Ay, mambembes!
Foto: Divulgação
Ao entrar no espaço, uma projeção já avisa que será exibido um trecho de um documentário sobre a guerra civil espanhola. Avisar é sempre bom, que a gente sabe que vai ter que esperar um pouquinho pra ver os atores em cena. No vídeo, uma breve explicação sobre o que era o conflito, de onde vinham as pessoas que compunham as frentes populares e contra quem lutavam – as tropas de Franco e Mussolini. Um didatismo um pouco excessivo que também pode ser visto como um zelo a mais com o público, contextualizando o que veremos a seguir. Poderia ter começado sem esse vídeo, mas, no fim das contas, não doeu nada. E de quebra, passamos a conhecer a canção popular espanhola que dá título ao espetáculo:
El Ejército de Ebro
rumba la rumba, la rumba la
una noche el rio paso
Ay, Carmela, Ay, Carmela.Pero nada pueden bombas
rumba la rumba la rumba la
donde sobra corazon,
Ay, Carmela, Ay, Carmela.Contra ataques muy rabiosos
rumba la rumba la rumba la
deberemos resistir
Ay, Carmela, ay, CarmelaPero igual que combatimos,
rumba la rumba, la
prometemos resistir.
Ay, Carmela, Ay, Carmela.Interessou? Ouça AQUI.
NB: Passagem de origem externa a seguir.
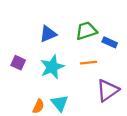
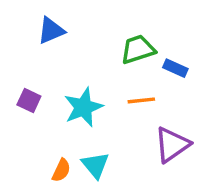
blue triangle: (48, 34) -> (51, 31), moved

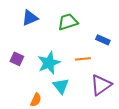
green trapezoid: (138, 49) -> (68, 22), moved
cyan triangle: (95, 165) -> (61, 86), moved

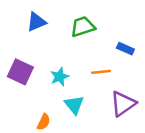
purple square: (17, 59) -> (20, 72), size x1.5
cyan star: (49, 63) -> (60, 77), size x0.7

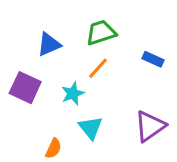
blue triangle: (36, 22) -> (49, 44), moved
orange line: (101, 72) -> (98, 68), moved, turned -42

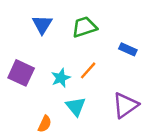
blue triangle: (49, 44) -> (42, 25), moved, turned -35
orange line: (98, 68) -> (88, 70), moved

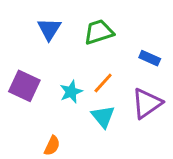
purple triangle: (125, 105) -> (147, 103), moved
cyan triangle: (76, 106) -> (103, 116), moved

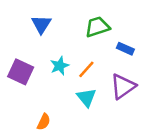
green trapezoid: (99, 32) -> (97, 27), moved
cyan star: (71, 92) -> (60, 66), moved

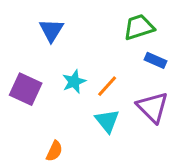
green trapezoid: (97, 27) -> (139, 27), moved
purple triangle: (123, 86) -> (153, 107), turned -40

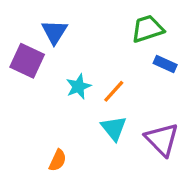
purple square: (26, 89) -> (27, 61), moved
purple triangle: (153, 107) -> (162, 139), moved

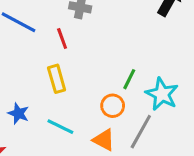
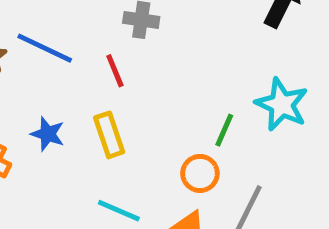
cyan star: (162, 94) -> (282, 104), moved
blue star: (18, 113) -> (48, 134), moved

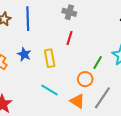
blue line: (45, 48) -> (28, 19), turned 55
red line: (115, 71) -> (70, 38), moved, turned 32

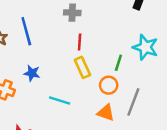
yellow rectangle: (50, 58) -> (82, 67), moved
cyan line: (49, 90) -> (60, 101), moved

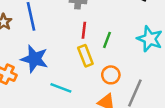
green line: (118, 63) -> (107, 40), moved
blue star: (32, 73) -> (34, 59), size x1.6

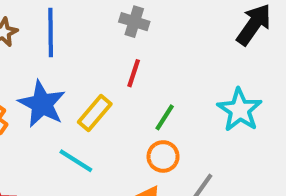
green line: (107, 40) -> (165, 117), moved
yellow rectangle: (85, 56) -> (95, 113), moved, turned 50

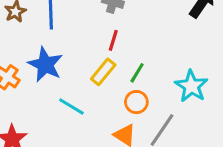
cyan star: (240, 110) -> (191, 86), moved
yellow rectangle: (95, 113) -> (103, 72), moved

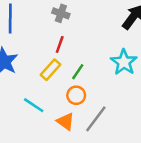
cyan star: (191, 86) -> (124, 62), moved
cyan line: (71, 106) -> (34, 105), moved

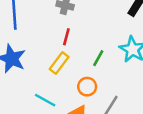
green line: (78, 72) -> (98, 58), moved

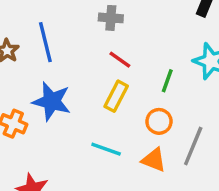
red line: (66, 37) -> (120, 60), turned -60

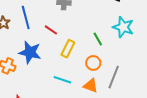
red line: (120, 60) -> (51, 30), moved
green line: (167, 81) -> (98, 39), turned -48

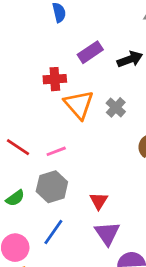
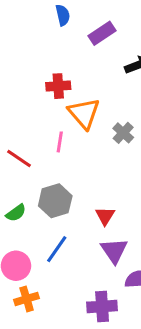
purple rectangle: (90, 52) -> (102, 33), moved
gray cross: (116, 107) -> (123, 133), moved
pink line: (56, 151) -> (60, 142), moved, turned -60

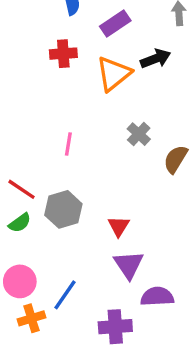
red cross: (58, 86) -> (63, 54), moved
orange triangle: (84, 113) -> (114, 74), moved, turned 32
red line: (19, 159) -> (21, 189), moved
blue line: (57, 249) -> (65, 295), moved

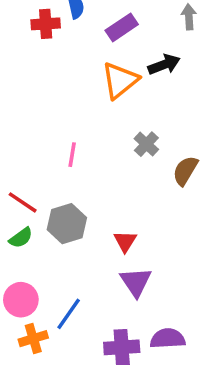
red cross: (63, 54) -> (46, 24), moved
purple semicircle: (157, 297) -> (168, 339), moved

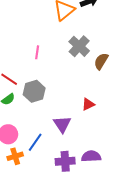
gray cross: (146, 144) -> (79, 46), size x1.5
red triangle: (125, 241) -> (88, 104), moved, turned 32
purple triangle: (136, 282) -> (62, 124), moved

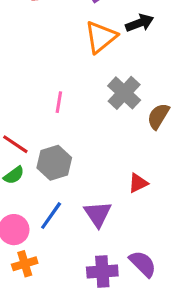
blue line: (35, 142) -> (51, 216), moved
purple semicircle: (91, 156) -> (143, 264), turned 48

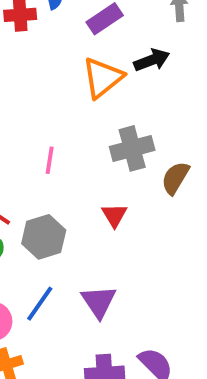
gray cross: (124, 93) -> (132, 148), turned 32
red triangle: (138, 183) -> (114, 215), moved, turned -35

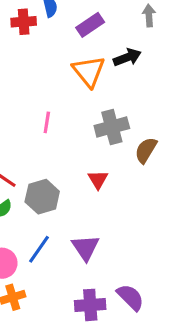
orange triangle: (103, 78) -> (89, 71), turned -30
pink line: (50, 160) -> (47, 122), moved

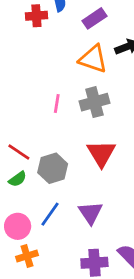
orange triangle: (89, 71) -> (93, 59), turned -32
gray cross: (112, 127) -> (94, 102), moved
red triangle: (98, 180) -> (101, 153), size x1.6

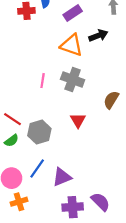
gray cross: (94, 102) -> (73, 79), turned 35
red triangle: (101, 153) -> (78, 120), size x0.7
purple triangle: (90, 213) -> (62, 177), moved, turned 42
Ay, Carmela!, de José Sanchis Sinisterra – já adaptado por Carlos Saura para o cinema (ainda inédito em DVD no Brasil) -, conta a história de Paulino e Carmela, um casal de artistas mambembes que, ao atravessar a cidade para comprar lingüiças (patético, não? Pois é.), é interceptado pelas tropas italianas. Ao dizerem que são artistas, são “convidados” a se apresentar às tropas. Sem outra escolha, preparam uma apresentação para o inimigo para salvar a própria pele.
Dois tempos se intercalam na ação: a preparação e conseqüente apresentação do espetáculo torto, e um futuro em que Carmela, morta, volta para conversar com o amado sobre o ocorrido. Alguns diálogos chegam a lembrar bastante Nelson Rodrigues, embora o texto como um todo siga um outro formato: há momento em que até mesmo o Chaves (o mexicano, não o venezuelano) pode ser lembrado com as trapalhadas ingênuas da dupla.
Em cena, os dois conversam sobre sua condição enquanto ensaiam, sem saber se estão sendo observados ou não, dentro de um teatro vazio. Além de Maurício Marques e Virgínia Buckowski, assume ainda um terceiro papel a luz da ribalta (parte da iluminação desenhada por Guilherme Bonfanti), que pisca personificando a opinião dos soldados inimigos com relacão a tudo aquilo que é apresentado.
No programa (entenda-se por “programa” duas folhas impressas, com um depoimento do grupo a respeito da montagem), o diretor Marco Antônio Braz cita a universalidade do texto, que poderia ser adaptado para qualquer conflito, até mesmo a ditadura brasileira. Eu diria que pode ir ainda muito além. Vi a montagem muito mais como uma metáfora para a condição mambembe do artista brasileiro até mesmo nos dias de hoje, em que não há nenhuma guerra declarada, mas é clara a luta de artistas que querem fazer aquilo em que acreditam, e furadas que são obrigados a encarar por sobrevivência – ainda que contrariados.